**EXERCISE PROMPT:** Reproduce the records starting at the line that contains "公司提供輕量家用電梯全新產品汽車殘" and running to the last line, exactly and in full.

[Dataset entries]
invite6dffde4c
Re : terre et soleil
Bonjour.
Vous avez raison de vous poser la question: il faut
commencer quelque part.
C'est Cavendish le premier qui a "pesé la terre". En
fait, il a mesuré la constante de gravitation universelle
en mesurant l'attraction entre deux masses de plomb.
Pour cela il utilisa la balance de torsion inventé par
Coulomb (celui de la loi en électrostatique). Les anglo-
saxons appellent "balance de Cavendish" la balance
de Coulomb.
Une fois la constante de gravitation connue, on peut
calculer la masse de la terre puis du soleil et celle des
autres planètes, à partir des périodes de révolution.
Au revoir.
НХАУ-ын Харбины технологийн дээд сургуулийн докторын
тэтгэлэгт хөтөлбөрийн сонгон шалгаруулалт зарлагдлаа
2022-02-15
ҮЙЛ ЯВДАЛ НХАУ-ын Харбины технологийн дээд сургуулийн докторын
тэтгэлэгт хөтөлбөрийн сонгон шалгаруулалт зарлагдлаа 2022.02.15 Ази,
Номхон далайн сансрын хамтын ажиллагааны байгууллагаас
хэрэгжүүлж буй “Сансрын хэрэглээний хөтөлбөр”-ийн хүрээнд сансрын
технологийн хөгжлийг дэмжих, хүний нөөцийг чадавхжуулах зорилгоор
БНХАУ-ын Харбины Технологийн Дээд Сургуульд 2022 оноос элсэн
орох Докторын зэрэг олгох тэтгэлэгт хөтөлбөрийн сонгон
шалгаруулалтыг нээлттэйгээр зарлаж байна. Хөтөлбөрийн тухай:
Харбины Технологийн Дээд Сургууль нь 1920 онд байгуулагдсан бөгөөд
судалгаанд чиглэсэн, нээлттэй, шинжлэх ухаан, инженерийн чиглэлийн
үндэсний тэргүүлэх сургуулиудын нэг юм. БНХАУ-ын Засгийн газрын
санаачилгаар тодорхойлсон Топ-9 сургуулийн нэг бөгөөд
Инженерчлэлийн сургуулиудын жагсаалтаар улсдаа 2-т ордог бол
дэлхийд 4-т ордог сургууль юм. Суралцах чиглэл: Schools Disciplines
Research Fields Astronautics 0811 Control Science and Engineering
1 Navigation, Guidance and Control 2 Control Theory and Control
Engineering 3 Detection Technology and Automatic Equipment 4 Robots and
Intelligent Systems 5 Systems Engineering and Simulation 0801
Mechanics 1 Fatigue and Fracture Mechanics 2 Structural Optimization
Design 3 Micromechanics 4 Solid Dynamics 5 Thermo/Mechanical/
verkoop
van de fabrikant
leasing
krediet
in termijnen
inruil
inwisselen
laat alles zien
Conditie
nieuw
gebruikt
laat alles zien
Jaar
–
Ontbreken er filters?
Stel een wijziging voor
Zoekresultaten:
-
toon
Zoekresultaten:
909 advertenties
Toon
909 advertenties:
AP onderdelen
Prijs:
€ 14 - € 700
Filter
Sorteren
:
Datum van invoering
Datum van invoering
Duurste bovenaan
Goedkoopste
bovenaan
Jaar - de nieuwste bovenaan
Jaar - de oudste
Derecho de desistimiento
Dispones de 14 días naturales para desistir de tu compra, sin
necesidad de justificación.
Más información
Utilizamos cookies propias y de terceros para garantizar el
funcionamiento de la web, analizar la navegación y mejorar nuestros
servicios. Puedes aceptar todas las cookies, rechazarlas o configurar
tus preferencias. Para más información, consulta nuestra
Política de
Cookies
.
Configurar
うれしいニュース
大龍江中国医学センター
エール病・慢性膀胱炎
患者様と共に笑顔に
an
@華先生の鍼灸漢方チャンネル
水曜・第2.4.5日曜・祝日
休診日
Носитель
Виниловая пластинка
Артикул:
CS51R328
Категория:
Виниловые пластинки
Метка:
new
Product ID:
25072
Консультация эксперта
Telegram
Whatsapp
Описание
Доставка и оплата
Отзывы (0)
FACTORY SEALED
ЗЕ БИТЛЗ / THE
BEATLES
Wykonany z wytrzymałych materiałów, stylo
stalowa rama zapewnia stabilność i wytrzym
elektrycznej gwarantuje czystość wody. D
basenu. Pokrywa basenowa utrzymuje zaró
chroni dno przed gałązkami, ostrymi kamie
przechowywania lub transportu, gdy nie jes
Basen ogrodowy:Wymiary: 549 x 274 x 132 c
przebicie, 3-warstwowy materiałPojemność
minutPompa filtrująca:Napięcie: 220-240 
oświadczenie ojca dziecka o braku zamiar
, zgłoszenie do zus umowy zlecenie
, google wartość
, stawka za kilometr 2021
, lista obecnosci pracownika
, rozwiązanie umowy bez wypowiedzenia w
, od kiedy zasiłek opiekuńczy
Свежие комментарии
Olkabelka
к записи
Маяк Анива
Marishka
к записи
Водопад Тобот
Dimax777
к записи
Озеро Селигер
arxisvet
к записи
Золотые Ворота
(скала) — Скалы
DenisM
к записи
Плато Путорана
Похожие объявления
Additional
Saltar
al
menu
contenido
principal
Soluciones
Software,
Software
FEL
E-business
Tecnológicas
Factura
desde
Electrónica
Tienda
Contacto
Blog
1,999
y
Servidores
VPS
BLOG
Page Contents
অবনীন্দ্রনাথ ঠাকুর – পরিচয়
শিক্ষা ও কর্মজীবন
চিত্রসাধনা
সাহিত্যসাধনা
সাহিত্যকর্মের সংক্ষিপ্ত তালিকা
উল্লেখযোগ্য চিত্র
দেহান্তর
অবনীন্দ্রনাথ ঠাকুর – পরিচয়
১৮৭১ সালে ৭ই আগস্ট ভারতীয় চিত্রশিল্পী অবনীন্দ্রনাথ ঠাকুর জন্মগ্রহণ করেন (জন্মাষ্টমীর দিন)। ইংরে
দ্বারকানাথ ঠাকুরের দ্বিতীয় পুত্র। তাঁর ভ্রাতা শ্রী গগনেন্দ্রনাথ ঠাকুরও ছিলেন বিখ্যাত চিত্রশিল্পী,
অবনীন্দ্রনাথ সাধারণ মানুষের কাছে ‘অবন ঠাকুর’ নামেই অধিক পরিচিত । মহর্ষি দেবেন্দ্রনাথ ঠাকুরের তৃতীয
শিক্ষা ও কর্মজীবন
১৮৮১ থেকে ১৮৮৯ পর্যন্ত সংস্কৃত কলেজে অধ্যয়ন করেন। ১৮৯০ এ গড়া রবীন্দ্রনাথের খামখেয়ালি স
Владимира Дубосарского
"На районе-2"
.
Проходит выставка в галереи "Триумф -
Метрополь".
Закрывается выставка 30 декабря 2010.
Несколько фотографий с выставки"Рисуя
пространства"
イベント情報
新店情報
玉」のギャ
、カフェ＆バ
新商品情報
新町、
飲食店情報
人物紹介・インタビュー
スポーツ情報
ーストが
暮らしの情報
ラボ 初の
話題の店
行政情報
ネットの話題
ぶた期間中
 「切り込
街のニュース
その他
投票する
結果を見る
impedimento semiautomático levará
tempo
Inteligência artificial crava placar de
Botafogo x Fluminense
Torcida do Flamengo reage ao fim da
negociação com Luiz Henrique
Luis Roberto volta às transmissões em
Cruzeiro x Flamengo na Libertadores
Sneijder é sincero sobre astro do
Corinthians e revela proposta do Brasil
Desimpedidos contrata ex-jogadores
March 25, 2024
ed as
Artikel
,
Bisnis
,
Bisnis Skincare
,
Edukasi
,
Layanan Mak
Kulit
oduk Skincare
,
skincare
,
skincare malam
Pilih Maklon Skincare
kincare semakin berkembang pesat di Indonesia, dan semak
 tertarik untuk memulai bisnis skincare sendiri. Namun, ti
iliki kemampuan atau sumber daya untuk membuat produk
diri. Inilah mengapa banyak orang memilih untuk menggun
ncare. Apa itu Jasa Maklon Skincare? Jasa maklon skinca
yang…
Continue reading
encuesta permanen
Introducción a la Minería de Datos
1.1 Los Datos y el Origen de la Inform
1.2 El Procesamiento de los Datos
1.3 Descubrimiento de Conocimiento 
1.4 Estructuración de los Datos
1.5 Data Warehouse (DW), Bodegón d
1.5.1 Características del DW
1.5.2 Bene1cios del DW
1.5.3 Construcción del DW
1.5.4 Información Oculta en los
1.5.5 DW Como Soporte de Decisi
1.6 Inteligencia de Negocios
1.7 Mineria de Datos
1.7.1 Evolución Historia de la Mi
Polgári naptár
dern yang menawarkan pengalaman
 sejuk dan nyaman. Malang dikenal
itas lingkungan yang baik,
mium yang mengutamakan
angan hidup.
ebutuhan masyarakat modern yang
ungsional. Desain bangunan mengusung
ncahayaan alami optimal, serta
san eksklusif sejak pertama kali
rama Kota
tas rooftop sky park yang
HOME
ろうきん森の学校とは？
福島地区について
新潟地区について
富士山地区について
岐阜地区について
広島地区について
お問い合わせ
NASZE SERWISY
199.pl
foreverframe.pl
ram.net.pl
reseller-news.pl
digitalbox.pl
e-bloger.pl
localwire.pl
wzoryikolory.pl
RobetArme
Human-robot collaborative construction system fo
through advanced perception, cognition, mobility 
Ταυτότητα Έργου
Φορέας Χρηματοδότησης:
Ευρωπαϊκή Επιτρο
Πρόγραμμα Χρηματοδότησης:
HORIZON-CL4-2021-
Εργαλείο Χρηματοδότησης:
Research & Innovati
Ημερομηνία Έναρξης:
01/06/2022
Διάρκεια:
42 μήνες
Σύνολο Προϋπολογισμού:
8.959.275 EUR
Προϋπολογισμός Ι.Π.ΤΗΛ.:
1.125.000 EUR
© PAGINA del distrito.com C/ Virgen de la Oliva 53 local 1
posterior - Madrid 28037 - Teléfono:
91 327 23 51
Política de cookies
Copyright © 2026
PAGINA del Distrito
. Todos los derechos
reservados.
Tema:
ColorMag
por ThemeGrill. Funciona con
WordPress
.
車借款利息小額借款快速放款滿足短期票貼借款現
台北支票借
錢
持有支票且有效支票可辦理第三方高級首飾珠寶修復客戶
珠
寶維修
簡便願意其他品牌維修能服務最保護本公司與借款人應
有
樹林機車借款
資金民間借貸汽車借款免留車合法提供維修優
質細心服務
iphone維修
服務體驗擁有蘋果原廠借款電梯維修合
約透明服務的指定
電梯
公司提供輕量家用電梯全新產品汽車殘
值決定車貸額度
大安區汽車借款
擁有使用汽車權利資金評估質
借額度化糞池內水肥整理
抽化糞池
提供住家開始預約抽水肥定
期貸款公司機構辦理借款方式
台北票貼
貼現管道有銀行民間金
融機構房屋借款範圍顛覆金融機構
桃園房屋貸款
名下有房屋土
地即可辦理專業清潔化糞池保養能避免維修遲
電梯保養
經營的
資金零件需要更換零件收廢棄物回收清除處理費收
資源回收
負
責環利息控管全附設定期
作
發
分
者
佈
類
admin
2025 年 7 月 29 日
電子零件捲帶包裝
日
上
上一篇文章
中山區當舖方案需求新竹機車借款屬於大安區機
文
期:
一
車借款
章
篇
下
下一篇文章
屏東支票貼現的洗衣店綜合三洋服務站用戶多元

**SOLUTION:**
公司提供輕量家用電梯全新產品汽車殘
值決定車貸額度
大安區汽車借款
擁有使用汽車權利資金評估質
借額度化糞池內水肥整理
抽化糞池
提供住家開始預約抽水肥定
期貸款公司機構辦理借款方式
台北票貼
貼現管道有銀行民間金
融機構房屋借款範圍顛覆金融機構
桃園房屋貸款
名下有房屋土
地即可辦理專業清潔化糞池保養能避免維修遲
電梯保養
經營的
資金零件需要更換零件收廢棄物回收清除處理費收
資源回收
負
責環利息控管全附設定期
作
發
分
者
佈
類
admin
2025 年 7 月 29 日
電子零件捲帶包裝
日
上
上一篇文章
中山區當舖方案需求新竹機車借款屬於大安區機
文
期:
一
車借款
章
篇
下
下一篇文章
屏東支票貼現的洗衣店綜合三洋服務站用戶多元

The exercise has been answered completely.